Instructions to follow – In the records that follow, the lines from the one containing "[Encores, Legends and" to the one containing "Хорошо (648, 2535)", inclusive, are to be given again exactly.

%%

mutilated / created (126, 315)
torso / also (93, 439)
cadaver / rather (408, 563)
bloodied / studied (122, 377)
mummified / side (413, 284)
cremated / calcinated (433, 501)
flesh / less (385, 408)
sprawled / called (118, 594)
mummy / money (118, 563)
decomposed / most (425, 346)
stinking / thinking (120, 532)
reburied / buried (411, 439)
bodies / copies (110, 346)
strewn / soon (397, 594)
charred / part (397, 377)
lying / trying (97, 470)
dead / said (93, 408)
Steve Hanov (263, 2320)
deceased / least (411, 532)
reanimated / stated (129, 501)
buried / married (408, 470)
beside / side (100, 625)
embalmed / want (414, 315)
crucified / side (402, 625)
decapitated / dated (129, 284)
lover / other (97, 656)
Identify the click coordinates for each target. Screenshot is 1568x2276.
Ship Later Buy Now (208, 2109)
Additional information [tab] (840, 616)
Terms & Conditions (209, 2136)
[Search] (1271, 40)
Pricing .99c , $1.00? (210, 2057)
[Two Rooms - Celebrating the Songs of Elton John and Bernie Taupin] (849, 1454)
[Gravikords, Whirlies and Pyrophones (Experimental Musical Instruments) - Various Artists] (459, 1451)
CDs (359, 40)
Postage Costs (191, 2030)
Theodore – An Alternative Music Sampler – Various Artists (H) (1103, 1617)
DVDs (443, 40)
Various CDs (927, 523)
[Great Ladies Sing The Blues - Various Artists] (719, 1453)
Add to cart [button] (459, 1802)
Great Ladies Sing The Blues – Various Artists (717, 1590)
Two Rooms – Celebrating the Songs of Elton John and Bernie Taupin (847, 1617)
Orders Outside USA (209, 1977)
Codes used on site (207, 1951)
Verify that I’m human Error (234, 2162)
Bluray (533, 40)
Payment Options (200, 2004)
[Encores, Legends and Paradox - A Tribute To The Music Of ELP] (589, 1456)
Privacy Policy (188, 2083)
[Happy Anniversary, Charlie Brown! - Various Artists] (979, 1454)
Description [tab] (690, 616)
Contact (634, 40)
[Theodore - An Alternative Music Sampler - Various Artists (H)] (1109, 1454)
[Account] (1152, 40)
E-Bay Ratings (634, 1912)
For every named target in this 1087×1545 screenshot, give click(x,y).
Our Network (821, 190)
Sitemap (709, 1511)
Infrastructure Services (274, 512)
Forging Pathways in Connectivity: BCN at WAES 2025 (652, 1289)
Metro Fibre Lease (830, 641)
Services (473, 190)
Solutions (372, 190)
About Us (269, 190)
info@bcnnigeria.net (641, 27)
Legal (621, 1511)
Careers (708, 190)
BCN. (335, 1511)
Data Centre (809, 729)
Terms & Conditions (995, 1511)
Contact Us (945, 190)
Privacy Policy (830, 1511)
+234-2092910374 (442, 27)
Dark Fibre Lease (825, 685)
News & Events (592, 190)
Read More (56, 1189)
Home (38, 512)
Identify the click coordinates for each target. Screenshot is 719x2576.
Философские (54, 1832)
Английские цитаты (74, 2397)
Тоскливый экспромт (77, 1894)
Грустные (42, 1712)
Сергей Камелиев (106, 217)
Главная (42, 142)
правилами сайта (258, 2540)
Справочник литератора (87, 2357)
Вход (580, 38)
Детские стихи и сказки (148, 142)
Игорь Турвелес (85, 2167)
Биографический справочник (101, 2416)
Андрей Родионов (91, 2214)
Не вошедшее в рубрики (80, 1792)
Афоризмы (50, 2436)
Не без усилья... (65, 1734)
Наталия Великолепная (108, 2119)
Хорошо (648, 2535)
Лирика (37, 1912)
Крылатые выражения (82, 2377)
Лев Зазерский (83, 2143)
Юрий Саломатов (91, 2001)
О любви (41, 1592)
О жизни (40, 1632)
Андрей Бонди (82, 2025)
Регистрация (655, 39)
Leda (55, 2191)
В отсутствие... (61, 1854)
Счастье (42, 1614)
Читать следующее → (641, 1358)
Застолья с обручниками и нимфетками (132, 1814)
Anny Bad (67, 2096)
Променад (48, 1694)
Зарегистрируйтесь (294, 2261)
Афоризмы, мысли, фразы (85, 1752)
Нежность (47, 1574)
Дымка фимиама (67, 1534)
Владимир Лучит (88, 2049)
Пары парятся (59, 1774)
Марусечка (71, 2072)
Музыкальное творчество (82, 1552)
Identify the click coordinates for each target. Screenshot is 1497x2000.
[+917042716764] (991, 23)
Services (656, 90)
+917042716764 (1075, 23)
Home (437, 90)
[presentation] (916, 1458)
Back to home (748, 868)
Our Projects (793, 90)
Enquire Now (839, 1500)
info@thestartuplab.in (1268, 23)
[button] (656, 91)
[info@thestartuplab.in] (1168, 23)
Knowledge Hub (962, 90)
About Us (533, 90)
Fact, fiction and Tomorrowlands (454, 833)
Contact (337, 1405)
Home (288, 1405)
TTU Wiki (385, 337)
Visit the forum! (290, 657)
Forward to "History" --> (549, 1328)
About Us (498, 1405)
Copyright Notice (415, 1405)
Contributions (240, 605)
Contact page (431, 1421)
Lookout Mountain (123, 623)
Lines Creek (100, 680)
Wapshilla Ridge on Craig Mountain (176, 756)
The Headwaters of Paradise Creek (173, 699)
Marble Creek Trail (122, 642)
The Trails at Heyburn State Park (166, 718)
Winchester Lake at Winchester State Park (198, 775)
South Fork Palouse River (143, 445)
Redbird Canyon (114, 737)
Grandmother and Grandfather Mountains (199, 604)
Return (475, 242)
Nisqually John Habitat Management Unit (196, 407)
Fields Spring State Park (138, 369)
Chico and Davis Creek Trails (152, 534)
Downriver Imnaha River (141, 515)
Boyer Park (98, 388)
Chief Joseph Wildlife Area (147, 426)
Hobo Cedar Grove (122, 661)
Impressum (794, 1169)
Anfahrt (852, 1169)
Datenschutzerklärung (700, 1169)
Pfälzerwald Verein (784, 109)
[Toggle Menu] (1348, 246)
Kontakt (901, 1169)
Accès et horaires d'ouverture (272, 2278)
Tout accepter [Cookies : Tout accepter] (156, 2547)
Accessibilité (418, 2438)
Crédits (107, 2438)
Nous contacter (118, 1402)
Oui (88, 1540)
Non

%%

Output of the exercise –
[Encores, Legends and Paradox - A Tribute To The Music Of ELP] (589, 1456)
Privacy Policy (188, 2083)
[Happy Anniversary, Charlie Brown! - Various Artists] (979, 1454)
Description [tab] (690, 616)
Contact (634, 40)
[Theodore - An Alternative Music Sampler - Various Artists (H)] (1109, 1454)
[Account] (1152, 40)
E-Bay Ratings (634, 1912)
For every named target in this 1087×1545 screenshot, give click(x,y).
Our Network (821, 190)
Sitemap (709, 1511)
Infrastructure Services (274, 512)
Forging Pathways in Connectivity: BCN at WAES 2025 (652, 1289)
Metro Fibre Lease (830, 641)
Services (473, 190)
Solutions (372, 190)
About Us (269, 190)
info@bcnnigeria.net (641, 27)
Legal (621, 1511)
Careers (708, 190)
BCN. (335, 1511)
Data Centre (809, 729)
Terms & Conditions (995, 1511)
Contact Us (945, 190)
Privacy Policy (830, 1511)
+234-2092910374 (442, 27)
Dark Fibre Lease (825, 685)
News & Events (592, 190)
Read More (56, 1189)
Home (38, 512)
Identify the click coordinates for each target. Screenshot is 719x2576.
Философские (54, 1832)
Английские цитаты (74, 2397)
Тоскливый экспромт (77, 1894)
Грустные (42, 1712)
Сергей Камелиев (106, 217)
Главная (42, 142)
правилами сайта (258, 2540)
Справочник литератора (87, 2357)
Вход (580, 38)
Детские стихи и сказки (148, 142)
Игорь Турвелес (85, 2167)
Биографический справочник (101, 2416)
Андрей Родионов (91, 2214)
Не вошедшее в рубрики (80, 1792)
Афоризмы (50, 2436)
Не без усилья... (65, 1734)
Наталия Великолепная (108, 2119)
Хорошо (648, 2535)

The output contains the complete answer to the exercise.